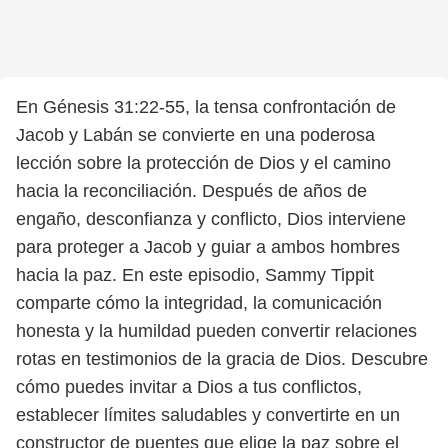
En Génesis 31:22-55, la tensa confrontación de
Jacob y Labán se convierte en una poderosa
lección sobre la protección de Dios y el camino
hacia la reconciliación. Después de años de
engaño, desconfianza y conflicto, Dios interviene
para proteger a Jacob y guiar a ambos hombres
hacia la paz. En este episodio, Sammy Tippit
comparte cómo la integridad, la comunicación
honesta y la humildad pueden convertir relaciones
rotas en testimonios de la gracia de Dios. Descubre
cómo puedes invitar a Dios a tus conflictos,
establecer límites saludables y convertirte en un
constructor de puentes que elige la paz sobre el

**Exercise details:**
The expected output is exactly the lines of the listing above between the line holding "hacia la reconciliación. Después de años de" and the line holding "rotas en testimonios", inclusive.

**Response area:**
hacia la reconciliación. Después de años de
engaño, desconfianza y conflicto, Dios interviene
para proteger a Jacob y guiar a ambos hombres
hacia la paz. En este episodio, Sammy Tippit
comparte cómo la integridad, la comunicación
honesta y la humildad pueden convertir relaciones
rotas en testimonios de la gracia de Dios. Descubre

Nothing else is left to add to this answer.